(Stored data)
┏━━

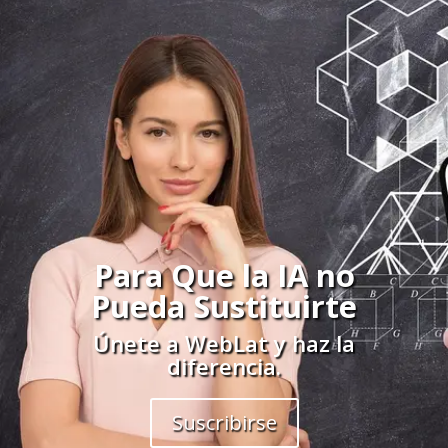
Para Que la IA no
Pueda Sustituirte
Únete a WebLat y haz la
diferencia.
Suscribirse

┗━━

• [WORK TO COMPLETE] Would you write out the data exactly, with no pictures in the copy?

• [ANSWER TO THIS TASK]
Para Que la IA no
Pueda Sustituirte
Únete a WebLat y haz la
diferencia.
Suscribirse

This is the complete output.